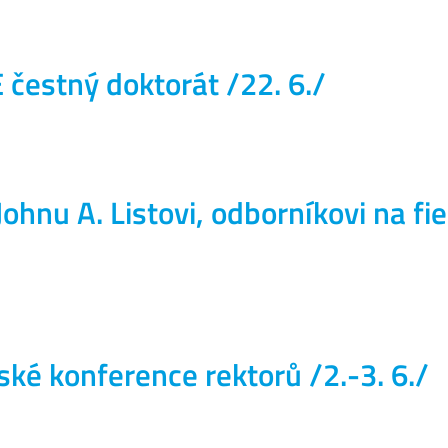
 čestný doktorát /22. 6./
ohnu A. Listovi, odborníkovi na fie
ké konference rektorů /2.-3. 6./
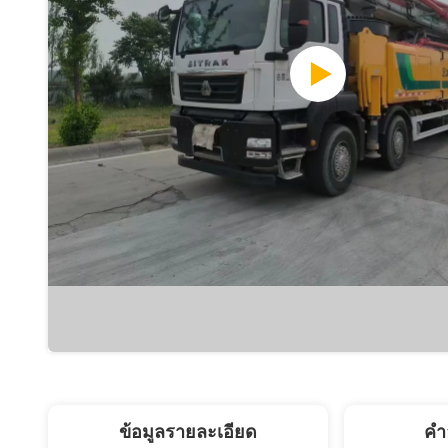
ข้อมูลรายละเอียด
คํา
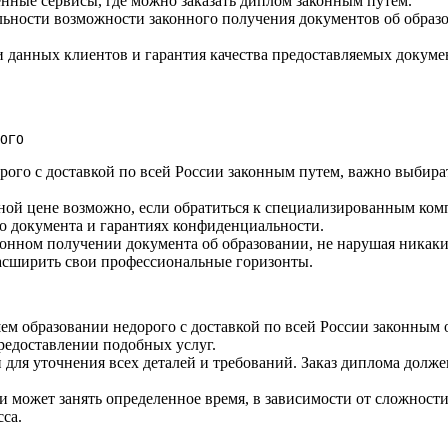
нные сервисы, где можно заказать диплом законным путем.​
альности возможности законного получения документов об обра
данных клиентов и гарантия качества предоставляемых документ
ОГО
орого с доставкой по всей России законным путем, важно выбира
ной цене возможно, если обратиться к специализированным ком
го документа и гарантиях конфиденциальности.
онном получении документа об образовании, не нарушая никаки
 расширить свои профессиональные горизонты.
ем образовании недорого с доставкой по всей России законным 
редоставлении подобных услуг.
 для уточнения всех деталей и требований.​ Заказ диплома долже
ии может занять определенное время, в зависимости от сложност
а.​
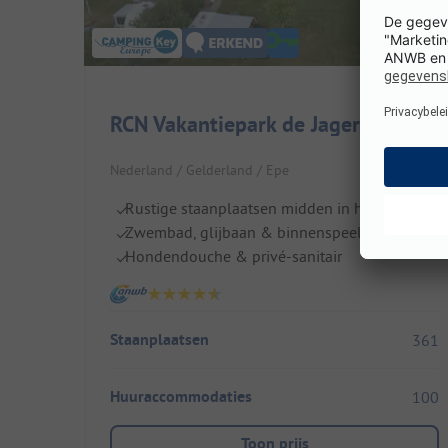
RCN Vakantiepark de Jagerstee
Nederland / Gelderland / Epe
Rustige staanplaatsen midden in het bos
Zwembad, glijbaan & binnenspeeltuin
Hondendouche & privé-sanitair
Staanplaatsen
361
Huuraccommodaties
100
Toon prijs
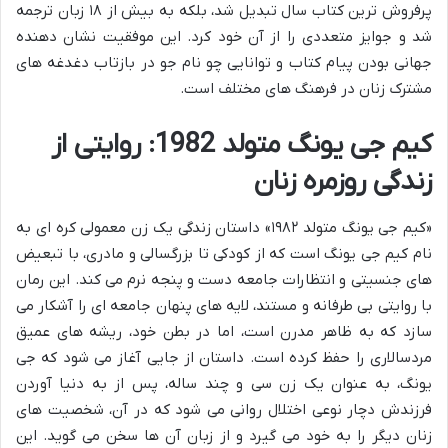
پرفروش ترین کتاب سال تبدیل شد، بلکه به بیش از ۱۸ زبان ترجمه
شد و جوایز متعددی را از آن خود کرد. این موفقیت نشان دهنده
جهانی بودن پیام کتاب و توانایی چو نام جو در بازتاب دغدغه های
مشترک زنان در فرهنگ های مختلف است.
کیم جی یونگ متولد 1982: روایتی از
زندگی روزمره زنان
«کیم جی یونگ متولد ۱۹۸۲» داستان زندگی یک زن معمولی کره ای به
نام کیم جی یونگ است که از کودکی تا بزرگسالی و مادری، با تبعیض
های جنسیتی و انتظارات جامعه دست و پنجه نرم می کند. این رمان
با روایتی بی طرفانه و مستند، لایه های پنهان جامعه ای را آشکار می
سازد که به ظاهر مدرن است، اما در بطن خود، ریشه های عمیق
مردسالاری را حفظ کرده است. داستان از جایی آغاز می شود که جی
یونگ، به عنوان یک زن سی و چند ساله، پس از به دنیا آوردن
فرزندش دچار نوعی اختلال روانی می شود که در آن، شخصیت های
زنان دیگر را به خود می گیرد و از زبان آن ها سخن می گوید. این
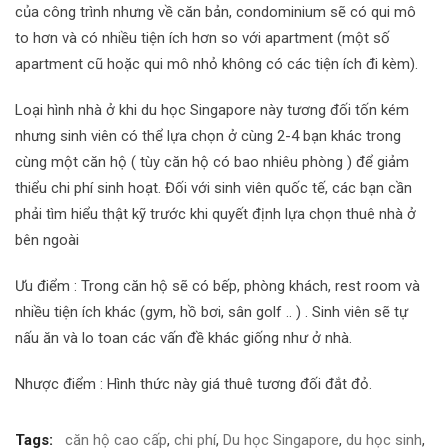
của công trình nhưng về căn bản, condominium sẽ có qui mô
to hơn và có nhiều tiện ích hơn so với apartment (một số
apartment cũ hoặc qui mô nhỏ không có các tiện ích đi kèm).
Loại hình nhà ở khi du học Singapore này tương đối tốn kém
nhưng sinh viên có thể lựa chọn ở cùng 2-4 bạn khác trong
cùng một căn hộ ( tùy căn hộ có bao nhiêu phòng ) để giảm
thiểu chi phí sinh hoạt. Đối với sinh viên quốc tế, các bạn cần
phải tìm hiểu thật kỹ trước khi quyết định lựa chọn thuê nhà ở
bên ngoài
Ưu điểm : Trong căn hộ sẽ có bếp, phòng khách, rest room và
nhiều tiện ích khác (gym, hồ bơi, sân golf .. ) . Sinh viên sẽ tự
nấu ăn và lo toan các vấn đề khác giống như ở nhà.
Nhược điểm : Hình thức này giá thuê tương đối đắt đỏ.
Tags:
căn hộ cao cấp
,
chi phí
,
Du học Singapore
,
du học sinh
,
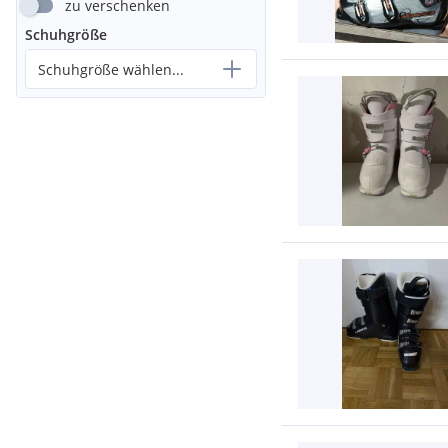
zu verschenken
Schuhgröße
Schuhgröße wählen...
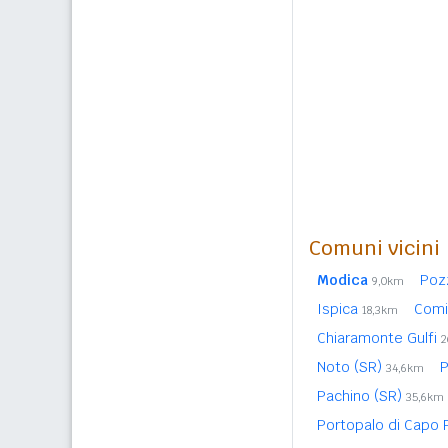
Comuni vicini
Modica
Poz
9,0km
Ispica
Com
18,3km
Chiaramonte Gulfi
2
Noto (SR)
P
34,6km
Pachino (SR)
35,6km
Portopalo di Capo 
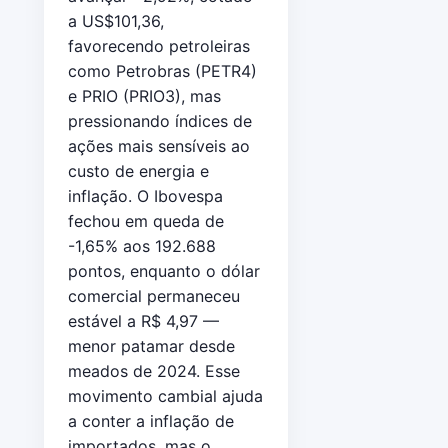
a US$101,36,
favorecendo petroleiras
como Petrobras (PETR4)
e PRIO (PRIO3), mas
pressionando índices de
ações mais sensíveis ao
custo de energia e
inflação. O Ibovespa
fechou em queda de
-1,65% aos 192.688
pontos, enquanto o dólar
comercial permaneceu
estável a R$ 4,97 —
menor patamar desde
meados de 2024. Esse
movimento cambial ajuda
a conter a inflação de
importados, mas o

★ ★ ★

- ACTIVITY
When you retype the listing above, keep each line exactly as written and drop the pictures.

- ANSWER
 čestný doktorát /22. 6./
ohnu A. Listovi, odborníkovi na fie
ké konference rektorů /2.-3. 6./
ข้อมูลรายละเอียด
คํา
нные сервисы, где можно заказать диплом законным путем.​
альности возможности законного получения документов об обра
данных клиентов и гарантия качества предоставляемых документ
ОГО
орого с доставкой по всей России законным путем, важно выбира
ной цене возможно, если обратиться к специализированным ком
го документа и гарантиях конфиденциальности.
онном получении документа об образовании, не нарушая никаки
 расширить свои профессиональные горизонты.
ем образовании недорого с доставкой по всей России законным 
редоставлении подобных услуг.
 для уточнения всех деталей и требований.​ Заказ диплома долже
ии может занять определенное время, в зависимости от сложност
а.​
RCN Vakantiepark de Jagerstee
Nederland / Gelderland / Epe
Rustige staanplaatsen midden in het bos
Zwembad, glijbaan & binnenspeeltuin
Hondendouche & privé-sanitair
Staanplaatsen
361
Huuraccommodaties
100
Toon prijs
پرفروش ترین کتاب سال تبدیل شد، بلکه به بیش از ۱۸ زبان ترجمه
شد و جوایز متعددی را از آن خود کرد. این موفقیت نشان دهنده
جهانی بودن پیام کتاب و توانایی چو نام جو در بازتاب دغدغه های
مشترک زنان در فرهنگ های مختلف است.
کیم جی یونگ متولد 1982: روایتی از
زندگی روزمره زنان
«کیم جی یونگ متولد ۱۹۸۲» داستان زندگی یک زن معمولی کره ای به
نام کیم جی یونگ است که از کودکی تا بزرگسالی و مادری، با تبعیض
های جنسیتی و انتظارات جامعه دست و پنجه نرم می کند. این رمان
با روایتی بی طرفانه و مستند، لایه های پنهان جامعه ای را آشکار می
سازد که به ظاهر مدرن است، اما در بطن خود، ریشه های عمیق
مردسالاری را حفظ کرده است. داستان از جایی آغاز می شود که جی
یونگ، به عنوان یک زن سی و چند ساله، پس از به دنیا آوردن
فرزندش دچار نوعی اختلال روانی می شود که در آن، شخصیت های
زنان دیگر را به خود می گیرد و از زبان آن ها سخن می گوید. این
của công trình nhưng về căn bản, condominium sẽ có qui mô
to hơn và có nhiều tiện ích hơn so với apartment (một số
apartment cũ hoặc qui mô nhỏ không có các tiện ích đi kèm).
Loại hình nhà ở khi du học Singapore này tương đối tốn kém
nhưng sinh viên có thể lựa chọn ở cùng 2-4 bạn khác trong
cùng một căn hộ ( tùy căn hộ có bao nhiêu phòng ) để giảm
thiểu chi phí sinh hoạt. Đối với sinh viên quốc tế, các bạn cần
phải tìm hiểu thật kỹ trước khi quyết định lựa chọn thuê nhà ở
bên ngoài
Ưu điểm : Trong căn hộ sẽ có bếp, phòng khách, rest room và
nhiều tiện ích khác (gym, hồ bơi, sân golf .. ) . Sinh viên sẽ tự
nấu ăn và lo toan các vấn đề khác giống như ở nhà.
Nhược điểm : Hình thức này giá thuê tương đối đắt đỏ.
Tags:
căn hộ cao cấp
,
chi phí
,
Du học Singapore
,
du học sinh
,
zu verschenken
Schuhgröße
Schuhgröße wählen...
Comuni vicini
Modica
Poz
9,0km
Ispica
Com
18,3km
Chiaramonte Gulfi
2
Noto (SR)
P
34,6km
Pachino (SR)
35,6km
Portopalo di Capo 
a US$101,36,
favorecendo petroleiras
como Petrobras (PETR4)
e PRIO (PRIO3), mas
pressionando índices de
ações mais sensíveis ao
custo de energia e
inflação. O Ibovespa
fechou em queda de
-1,65% aos 192.688
pontos, enquanto o dólar
comercial permaneceu
estável a R$ 4,97 —
menor patamar desde
meados de 2024. Esse
movimento cambial ajuda
a conter a inflação de
importados, mas o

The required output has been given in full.